The median (Q1–Q3) ACT over the course of the ablation was lower in the edoxaban group than in the VKA group (Table 3; exploratory P-value <0.0001). An individual mean ACT of ≥300 s over the course of the procedure was achieved in 52% of patients in the edoxaban group vs. 76% in the VKA group. Median (Q1–Q3) heparin dosing was similar in patients with mean ACT measurement of <300 vs. ≥300 s (Table 3).
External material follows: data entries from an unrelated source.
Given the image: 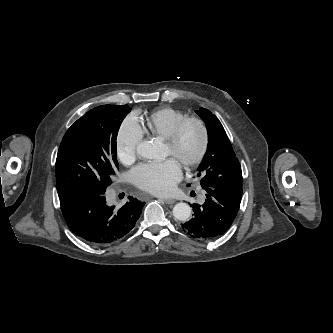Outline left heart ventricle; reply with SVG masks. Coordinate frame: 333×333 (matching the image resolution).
I'll return each instance as SVG.
<instances>
[{
    "label": "left heart ventricle",
    "mask_w": 333,
    "mask_h": 333,
    "mask_svg": "<svg viewBox=\"0 0 333 333\" xmlns=\"http://www.w3.org/2000/svg\"><path fill=\"white\" fill-rule=\"evenodd\" d=\"M200 131L195 125H189L184 130L176 154L167 146V154L175 157L179 162L192 159L200 147Z\"/></svg>",
    "instance_id": "obj_1"
}]
</instances>
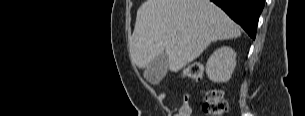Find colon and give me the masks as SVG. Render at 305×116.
Instances as JSON below:
<instances>
[{
    "instance_id": "obj_1",
    "label": "colon",
    "mask_w": 305,
    "mask_h": 116,
    "mask_svg": "<svg viewBox=\"0 0 305 116\" xmlns=\"http://www.w3.org/2000/svg\"><path fill=\"white\" fill-rule=\"evenodd\" d=\"M182 76L185 78L200 81L204 77V68L202 64L190 63L183 71ZM204 112L209 116H222L229 112V105L224 99L223 93L217 88H209L206 92L205 102L203 104ZM191 109L188 98H183V103L179 112L175 116H190Z\"/></svg>"
}]
</instances>
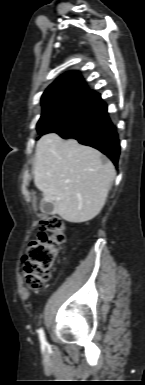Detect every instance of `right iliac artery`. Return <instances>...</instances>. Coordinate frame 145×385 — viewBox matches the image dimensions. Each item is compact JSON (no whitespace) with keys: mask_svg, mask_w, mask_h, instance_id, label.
Wrapping results in <instances>:
<instances>
[{"mask_svg":"<svg viewBox=\"0 0 145 385\" xmlns=\"http://www.w3.org/2000/svg\"><path fill=\"white\" fill-rule=\"evenodd\" d=\"M39 338H40L41 343L43 345H45L46 344V338H45V334H44L43 329L39 330Z\"/></svg>","mask_w":145,"mask_h":385,"instance_id":"82829eb1","label":"right iliac artery"}]
</instances>
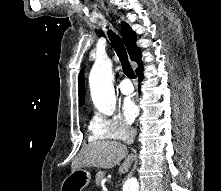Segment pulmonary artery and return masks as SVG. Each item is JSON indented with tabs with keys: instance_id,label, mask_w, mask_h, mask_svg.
Returning a JSON list of instances; mask_svg holds the SVG:
<instances>
[{
	"instance_id": "pulmonary-artery-1",
	"label": "pulmonary artery",
	"mask_w": 221,
	"mask_h": 191,
	"mask_svg": "<svg viewBox=\"0 0 221 191\" xmlns=\"http://www.w3.org/2000/svg\"><path fill=\"white\" fill-rule=\"evenodd\" d=\"M119 90L124 95H129L133 92L134 88L130 80L125 78L119 83Z\"/></svg>"
}]
</instances>
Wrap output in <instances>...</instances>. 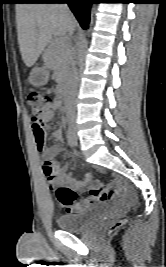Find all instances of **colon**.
<instances>
[{
	"label": "colon",
	"mask_w": 166,
	"mask_h": 267,
	"mask_svg": "<svg viewBox=\"0 0 166 267\" xmlns=\"http://www.w3.org/2000/svg\"><path fill=\"white\" fill-rule=\"evenodd\" d=\"M28 103L32 109V120L39 123L41 117L54 109L56 103L53 99L45 94H42L37 91H32L28 95ZM38 142L40 145L44 144V131L41 127L38 130ZM43 169L48 176H53L55 174V169L51 161L46 160L43 165ZM94 192H115L114 190H102V191H94ZM57 200L63 206H77L78 208L82 207V203H77V194L75 191L68 187H60L56 191ZM122 221L115 223L111 227V231L117 229L122 225Z\"/></svg>",
	"instance_id": "colon-1"
}]
</instances>
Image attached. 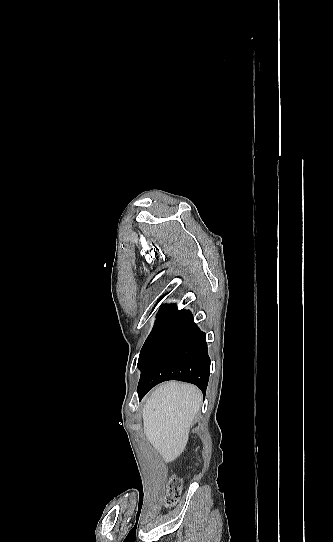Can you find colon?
Masks as SVG:
<instances>
[{
	"label": "colon",
	"instance_id": "colon-1",
	"mask_svg": "<svg viewBox=\"0 0 333 542\" xmlns=\"http://www.w3.org/2000/svg\"><path fill=\"white\" fill-rule=\"evenodd\" d=\"M182 490V483L176 477H170L168 487L166 490L164 504L167 507L175 505L179 499Z\"/></svg>",
	"mask_w": 333,
	"mask_h": 542
}]
</instances>
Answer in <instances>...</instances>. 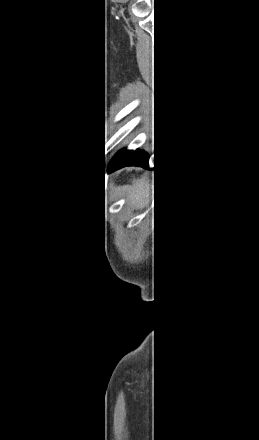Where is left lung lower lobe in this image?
<instances>
[{"instance_id":"1","label":"left lung lower lobe","mask_w":259,"mask_h":440,"mask_svg":"<svg viewBox=\"0 0 259 440\" xmlns=\"http://www.w3.org/2000/svg\"><path fill=\"white\" fill-rule=\"evenodd\" d=\"M147 162L148 155L143 151H126L125 149H123L115 155V157L111 161V164H119L120 167L125 165L146 166Z\"/></svg>"}]
</instances>
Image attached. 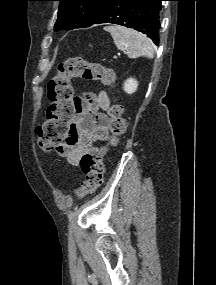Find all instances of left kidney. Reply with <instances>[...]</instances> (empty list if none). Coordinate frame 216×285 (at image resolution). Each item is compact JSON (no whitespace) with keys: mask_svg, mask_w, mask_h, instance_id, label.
<instances>
[{"mask_svg":"<svg viewBox=\"0 0 216 285\" xmlns=\"http://www.w3.org/2000/svg\"><path fill=\"white\" fill-rule=\"evenodd\" d=\"M138 82L134 78H129L124 82L123 89L126 93L132 94L137 90Z\"/></svg>","mask_w":216,"mask_h":285,"instance_id":"5707ae66","label":"left kidney"}]
</instances>
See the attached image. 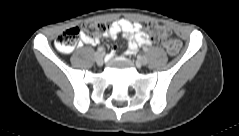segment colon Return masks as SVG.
Masks as SVG:
<instances>
[{
	"mask_svg": "<svg viewBox=\"0 0 239 136\" xmlns=\"http://www.w3.org/2000/svg\"><path fill=\"white\" fill-rule=\"evenodd\" d=\"M108 26L103 22H89L83 25L84 32L91 38H98L106 33ZM146 29L152 34L163 48L170 55H175L179 52L181 43L178 39L168 35L167 29L157 23H149ZM81 29L78 27L70 28L59 34L55 40L57 49L61 52H69L78 44Z\"/></svg>",
	"mask_w": 239,
	"mask_h": 136,
	"instance_id": "colon-1",
	"label": "colon"
}]
</instances>
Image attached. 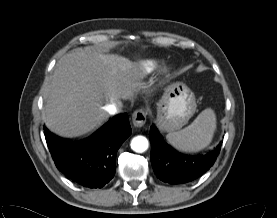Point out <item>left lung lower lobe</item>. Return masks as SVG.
Wrapping results in <instances>:
<instances>
[{
  "mask_svg": "<svg viewBox=\"0 0 277 218\" xmlns=\"http://www.w3.org/2000/svg\"><path fill=\"white\" fill-rule=\"evenodd\" d=\"M151 163L156 176L163 182L180 184L190 182L214 164L221 148V143L215 150L201 156H190L176 152L159 134L157 128H150Z\"/></svg>",
  "mask_w": 277,
  "mask_h": 218,
  "instance_id": "obj_1",
  "label": "left lung lower lobe"
}]
</instances>
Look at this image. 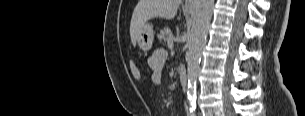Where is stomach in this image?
Wrapping results in <instances>:
<instances>
[{
    "label": "stomach",
    "instance_id": "0dacf381",
    "mask_svg": "<svg viewBox=\"0 0 305 116\" xmlns=\"http://www.w3.org/2000/svg\"><path fill=\"white\" fill-rule=\"evenodd\" d=\"M187 13H190L191 10H186ZM154 41V32L151 24H145L138 39V46L143 51H148L152 48Z\"/></svg>",
    "mask_w": 305,
    "mask_h": 116
}]
</instances>
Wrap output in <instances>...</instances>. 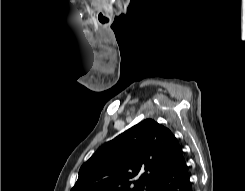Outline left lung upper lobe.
Instances as JSON below:
<instances>
[{"mask_svg": "<svg viewBox=\"0 0 245 191\" xmlns=\"http://www.w3.org/2000/svg\"><path fill=\"white\" fill-rule=\"evenodd\" d=\"M181 152L168 128L143 120L102 145L81 166L71 191H152Z\"/></svg>", "mask_w": 245, "mask_h": 191, "instance_id": "left-lung-upper-lobe-1", "label": "left lung upper lobe"}]
</instances>
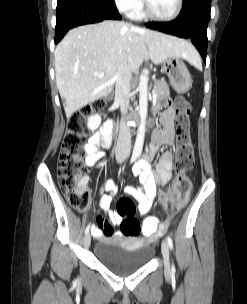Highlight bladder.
I'll return each mask as SVG.
<instances>
[{
	"mask_svg": "<svg viewBox=\"0 0 247 304\" xmlns=\"http://www.w3.org/2000/svg\"><path fill=\"white\" fill-rule=\"evenodd\" d=\"M97 261L116 274H127L144 268L153 258L155 249L131 238L104 239L94 251Z\"/></svg>",
	"mask_w": 247,
	"mask_h": 304,
	"instance_id": "31cf9c89",
	"label": "bladder"
}]
</instances>
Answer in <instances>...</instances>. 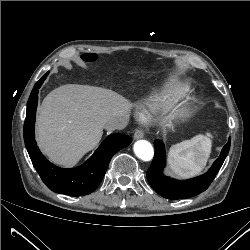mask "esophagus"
I'll return each mask as SVG.
<instances>
[{
	"instance_id": "obj_1",
	"label": "esophagus",
	"mask_w": 250,
	"mask_h": 250,
	"mask_svg": "<svg viewBox=\"0 0 250 250\" xmlns=\"http://www.w3.org/2000/svg\"><path fill=\"white\" fill-rule=\"evenodd\" d=\"M143 136H144V133H143V131L140 130V129H137V130L134 132V135H133V137H134L135 140L141 139V138H143Z\"/></svg>"
}]
</instances>
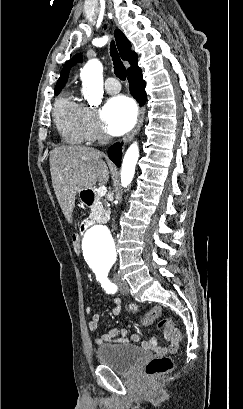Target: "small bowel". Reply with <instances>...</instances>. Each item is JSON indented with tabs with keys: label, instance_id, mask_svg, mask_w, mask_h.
Masks as SVG:
<instances>
[{
	"label": "small bowel",
	"instance_id": "obj_1",
	"mask_svg": "<svg viewBox=\"0 0 243 409\" xmlns=\"http://www.w3.org/2000/svg\"><path fill=\"white\" fill-rule=\"evenodd\" d=\"M85 312L87 314L92 313V308L87 306L85 308ZM112 313L119 317L120 315V301L119 299H114V306L112 308ZM101 315L100 313H95L92 315V318L89 322V329L91 331H96L100 325ZM169 340V344L167 346H161L157 343L155 338L150 339L149 341L142 342V345L158 354H166V353H175L179 348L180 338L177 335L176 330H172L170 335L166 336ZM129 340L133 342H140V337L137 334L131 335L128 337L127 330L125 328L117 329L113 327L111 324H107L104 328V331L101 335L95 338L94 342L97 345H102L104 343H113V344H121V343H128Z\"/></svg>",
	"mask_w": 243,
	"mask_h": 409
}]
</instances>
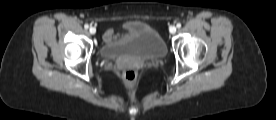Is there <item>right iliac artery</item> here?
Instances as JSON below:
<instances>
[{"label": "right iliac artery", "mask_w": 276, "mask_h": 120, "mask_svg": "<svg viewBox=\"0 0 276 120\" xmlns=\"http://www.w3.org/2000/svg\"><path fill=\"white\" fill-rule=\"evenodd\" d=\"M84 28H85V29H88V28H89V25H88V24H85V25H84Z\"/></svg>", "instance_id": "1"}]
</instances>
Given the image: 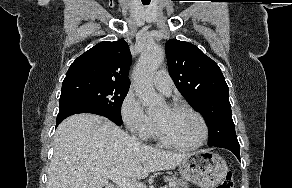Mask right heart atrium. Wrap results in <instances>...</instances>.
Masks as SVG:
<instances>
[{
    "label": "right heart atrium",
    "mask_w": 292,
    "mask_h": 188,
    "mask_svg": "<svg viewBox=\"0 0 292 188\" xmlns=\"http://www.w3.org/2000/svg\"><path fill=\"white\" fill-rule=\"evenodd\" d=\"M121 117L128 130L137 137L146 139L153 133V119L144 112L137 98L131 93L123 99Z\"/></svg>",
    "instance_id": "1"
}]
</instances>
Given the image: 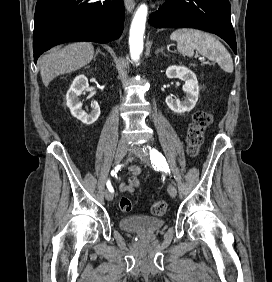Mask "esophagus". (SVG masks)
Listing matches in <instances>:
<instances>
[{
    "mask_svg": "<svg viewBox=\"0 0 272 282\" xmlns=\"http://www.w3.org/2000/svg\"><path fill=\"white\" fill-rule=\"evenodd\" d=\"M125 8L128 12H132L135 7L134 0H124Z\"/></svg>",
    "mask_w": 272,
    "mask_h": 282,
    "instance_id": "esophagus-1",
    "label": "esophagus"
}]
</instances>
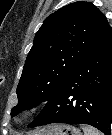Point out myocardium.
I'll return each instance as SVG.
<instances>
[{"label":"myocardium","mask_w":112,"mask_h":135,"mask_svg":"<svg viewBox=\"0 0 112 135\" xmlns=\"http://www.w3.org/2000/svg\"><path fill=\"white\" fill-rule=\"evenodd\" d=\"M37 111V106L34 104L28 105L25 109H24V114L26 116H31L33 115L35 112Z\"/></svg>","instance_id":"myocardium-1"}]
</instances>
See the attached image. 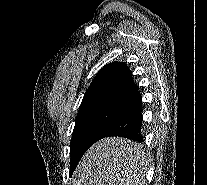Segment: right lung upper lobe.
I'll use <instances>...</instances> for the list:
<instances>
[{
  "label": "right lung upper lobe",
  "instance_id": "1",
  "mask_svg": "<svg viewBox=\"0 0 207 185\" xmlns=\"http://www.w3.org/2000/svg\"><path fill=\"white\" fill-rule=\"evenodd\" d=\"M139 98L130 69L125 63L113 62L98 72L83 97L79 113L97 108L125 111Z\"/></svg>",
  "mask_w": 207,
  "mask_h": 185
}]
</instances>
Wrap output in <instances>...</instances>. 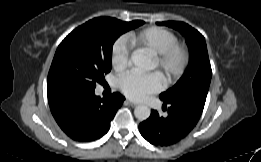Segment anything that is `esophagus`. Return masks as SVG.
Masks as SVG:
<instances>
[{
    "label": "esophagus",
    "mask_w": 261,
    "mask_h": 162,
    "mask_svg": "<svg viewBox=\"0 0 261 162\" xmlns=\"http://www.w3.org/2000/svg\"><path fill=\"white\" fill-rule=\"evenodd\" d=\"M125 102H126L127 104L133 106V107H134V106H137L136 103H134V102H132V101H130V100H125Z\"/></svg>",
    "instance_id": "obj_1"
}]
</instances>
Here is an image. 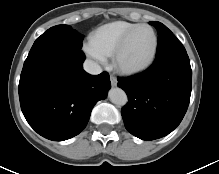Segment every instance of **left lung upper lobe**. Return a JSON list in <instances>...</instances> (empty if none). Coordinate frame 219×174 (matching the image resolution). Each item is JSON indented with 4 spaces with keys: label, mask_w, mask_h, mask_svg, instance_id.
I'll list each match as a JSON object with an SVG mask.
<instances>
[{
    "label": "left lung upper lobe",
    "mask_w": 219,
    "mask_h": 174,
    "mask_svg": "<svg viewBox=\"0 0 219 174\" xmlns=\"http://www.w3.org/2000/svg\"><path fill=\"white\" fill-rule=\"evenodd\" d=\"M149 23L152 24L158 32L156 57L168 52H186L184 46L164 24L156 21Z\"/></svg>",
    "instance_id": "left-lung-upper-lobe-1"
}]
</instances>
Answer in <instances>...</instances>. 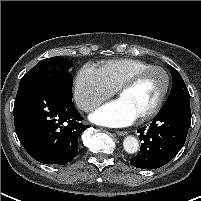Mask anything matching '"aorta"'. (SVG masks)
I'll use <instances>...</instances> for the list:
<instances>
[{"instance_id": "1", "label": "aorta", "mask_w": 201, "mask_h": 201, "mask_svg": "<svg viewBox=\"0 0 201 201\" xmlns=\"http://www.w3.org/2000/svg\"><path fill=\"white\" fill-rule=\"evenodd\" d=\"M123 147L129 154H134L139 149V142L134 136H127L124 138Z\"/></svg>"}]
</instances>
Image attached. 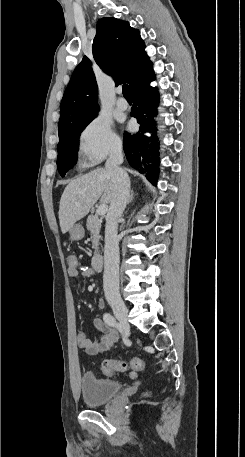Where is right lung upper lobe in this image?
<instances>
[{
  "label": "right lung upper lobe",
  "instance_id": "right-lung-upper-lobe-1",
  "mask_svg": "<svg viewBox=\"0 0 245 457\" xmlns=\"http://www.w3.org/2000/svg\"><path fill=\"white\" fill-rule=\"evenodd\" d=\"M93 40V58L115 82H127L130 88L154 71L144 52L140 32L126 21L104 17L97 23ZM91 61L84 56L74 70L60 105L59 128L97 113V84Z\"/></svg>",
  "mask_w": 245,
  "mask_h": 457
}]
</instances>
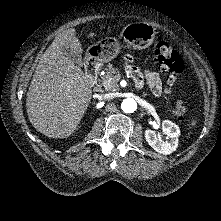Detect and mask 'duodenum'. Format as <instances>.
Masks as SVG:
<instances>
[{"label":"duodenum","mask_w":221,"mask_h":221,"mask_svg":"<svg viewBox=\"0 0 221 221\" xmlns=\"http://www.w3.org/2000/svg\"><path fill=\"white\" fill-rule=\"evenodd\" d=\"M98 64L95 61L94 58H88L86 61V65H85V73H86V77L87 79L91 82V83H95L97 80V76H98Z\"/></svg>","instance_id":"410a0bca"}]
</instances>
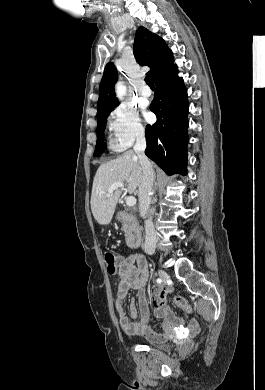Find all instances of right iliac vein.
<instances>
[{
    "label": "right iliac vein",
    "instance_id": "63e3f726",
    "mask_svg": "<svg viewBox=\"0 0 265 390\" xmlns=\"http://www.w3.org/2000/svg\"><path fill=\"white\" fill-rule=\"evenodd\" d=\"M158 275L159 277L163 280V281H167L169 279V275L163 271V270H159L158 271Z\"/></svg>",
    "mask_w": 265,
    "mask_h": 390
}]
</instances>
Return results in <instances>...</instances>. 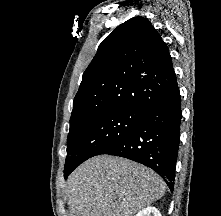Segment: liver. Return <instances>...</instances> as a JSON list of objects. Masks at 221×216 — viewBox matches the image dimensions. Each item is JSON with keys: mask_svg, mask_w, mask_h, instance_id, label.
<instances>
[{"mask_svg": "<svg viewBox=\"0 0 221 216\" xmlns=\"http://www.w3.org/2000/svg\"><path fill=\"white\" fill-rule=\"evenodd\" d=\"M165 191V182L153 170L107 155L81 164L66 188L70 216H133Z\"/></svg>", "mask_w": 221, "mask_h": 216, "instance_id": "1", "label": "liver"}]
</instances>
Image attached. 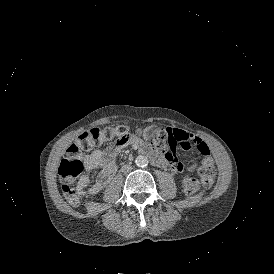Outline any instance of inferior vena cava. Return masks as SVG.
Instances as JSON below:
<instances>
[{"label": "inferior vena cava", "mask_w": 274, "mask_h": 274, "mask_svg": "<svg viewBox=\"0 0 274 274\" xmlns=\"http://www.w3.org/2000/svg\"><path fill=\"white\" fill-rule=\"evenodd\" d=\"M131 170H132V167L130 165H125L126 172L131 171Z\"/></svg>", "instance_id": "inferior-vena-cava-1"}]
</instances>
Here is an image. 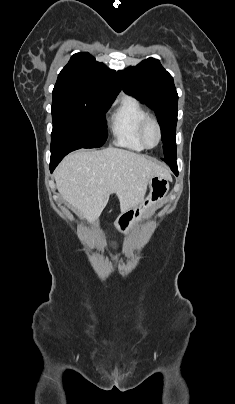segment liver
<instances>
[{"label":"liver","instance_id":"6515ba94","mask_svg":"<svg viewBox=\"0 0 235 404\" xmlns=\"http://www.w3.org/2000/svg\"><path fill=\"white\" fill-rule=\"evenodd\" d=\"M155 176L171 179L169 171L158 163L112 147L71 153L54 172L59 193L87 220L100 216L112 193L119 199L121 213L137 207Z\"/></svg>","mask_w":235,"mask_h":404}]
</instances>
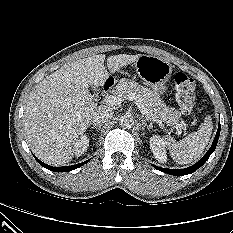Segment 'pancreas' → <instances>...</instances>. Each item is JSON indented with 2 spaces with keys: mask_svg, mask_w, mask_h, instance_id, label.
<instances>
[{
  "mask_svg": "<svg viewBox=\"0 0 233 233\" xmlns=\"http://www.w3.org/2000/svg\"><path fill=\"white\" fill-rule=\"evenodd\" d=\"M112 93L123 100L130 96L133 100L140 101V103L149 111L150 119L153 117L161 120L166 125L178 124L181 113L174 107H167L159 95L149 88L139 85L136 82L128 79H122L116 85Z\"/></svg>",
  "mask_w": 233,
  "mask_h": 233,
  "instance_id": "cf45deb5",
  "label": "pancreas"
}]
</instances>
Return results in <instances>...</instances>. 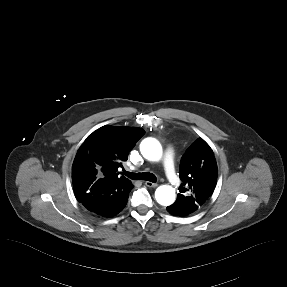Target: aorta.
Instances as JSON below:
<instances>
[{"label":"aorta","mask_w":287,"mask_h":287,"mask_svg":"<svg viewBox=\"0 0 287 287\" xmlns=\"http://www.w3.org/2000/svg\"><path fill=\"white\" fill-rule=\"evenodd\" d=\"M143 157L149 161H159L162 157V146L155 138H146L140 144ZM155 199L162 206H169L176 199L175 189L169 185H161L155 191Z\"/></svg>","instance_id":"aorta-1"}]
</instances>
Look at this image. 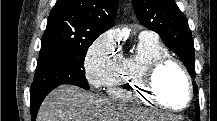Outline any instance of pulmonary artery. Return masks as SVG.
<instances>
[{
    "label": "pulmonary artery",
    "mask_w": 217,
    "mask_h": 121,
    "mask_svg": "<svg viewBox=\"0 0 217 121\" xmlns=\"http://www.w3.org/2000/svg\"><path fill=\"white\" fill-rule=\"evenodd\" d=\"M139 37L142 38H157L156 35L149 31H142L139 35Z\"/></svg>",
    "instance_id": "obj_1"
}]
</instances>
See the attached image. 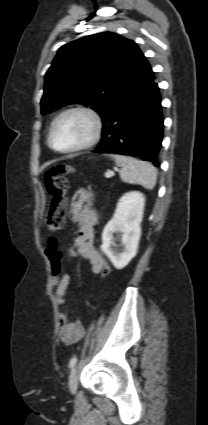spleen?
Instances as JSON below:
<instances>
[{
  "label": "spleen",
  "mask_w": 208,
  "mask_h": 425,
  "mask_svg": "<svg viewBox=\"0 0 208 425\" xmlns=\"http://www.w3.org/2000/svg\"><path fill=\"white\" fill-rule=\"evenodd\" d=\"M113 158L122 166L120 178L123 182L140 184L148 190L154 188L157 171L151 163L121 155H113Z\"/></svg>",
  "instance_id": "1"
}]
</instances>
In the edoxaban treatment group, the first ACT was ≥300 s for 47% and in the VKA group for 66% of patients (exploratory P < 0.0001; Table 4).
Table 3.
Overview of ACT
| Total (N = 553) | Edoxaban (N = 375) | VKA (N = 178) | |
|---|---|---|---|
| Individual mean ACT (s) | |||
| N | 548 | 371 | 177 |
| Mean (SD) | 314.2 (51.4) | 302.8 (41.6) | 338.0 (61.2) |
| Median | 307.7 | 301.4 | 332.6 |
| Q1–Q3 | 281.6–341.5 | 277.0–330.4 | 300.5–371.0 |
| Mean ACT categories, n (%) | |||
| <300 s | 219 (40.0) | 177 (47.7) | 42 (23.7) |
| ≥300 s | 329 (60.0) | 194 (52.3) | 135 (76.3) |
| Individual first ACT (s) | |||
| N | 548 | 371 | 177 |
| Mean (SD) | 307.3 (89.5) | 293.9 (76.7) | 335.2 (106.7) |
| Median | 304.0 | 293.0 | 348.0 |
| Q1–Q3 | 250.0–365.0 | 246.0–350.0 | 256.0–400.0 |
| First ACT categories, n (%) | |||
| <300 s | 256 (46.7) | 195 (52.6) | 61 (34.5) |
| ≥300 s | 292 (53.3) | 176 (47.4) | 116 (65.5) |
| Individual minimum ACT (s) | |||
| N | 548 | 371 | 177 |
| Mean (SD) | 246.3 (75.8) | 240.3 (65.3) | 258.8 (93.0) |
| Median | 240.0 | 240.0 | 246.0 |
| Q1–Q3 | 182.0–296.5 | 187.0–284.0 | 179.0–320.0 |
| Minimum ACT categories, n (%) | |||
| <300 s | 417 (76.1) | 301 (81.1) | 116 (65.5) |
| ≥300 s | 131 (23.9) | 70 (18.9) | 61 (34.5) |
| Individual maximum ACT (s) | |||
| N | 548 | 371 | 177 |
| Mean (SD) | 365.8 (65.2) | 350.7 (53.7) | 397.5 (75.2) |
| Median | 361.0 | 351.0 | 390.0 |
| Q1–Q3 | 328.5–395.0 | 317.0–376.0 | 357.0–426.0 |
| Maximum ACT categories, n (%) | |||
| <300 s | 50 (9.1) | 43 (11.6) | 7 (4.0) |
| ≥300 s | 498 (90.9) | 328 (88.4) | 170 (96.0) |
ACT, activated clotting time; SD, standard deviation.
Table 4.
ACT and heparin dose according to the time from the last dose of study medication edoxaban/VKA to start of the ablation procedure (for sheath insertion and trans-septal puncture)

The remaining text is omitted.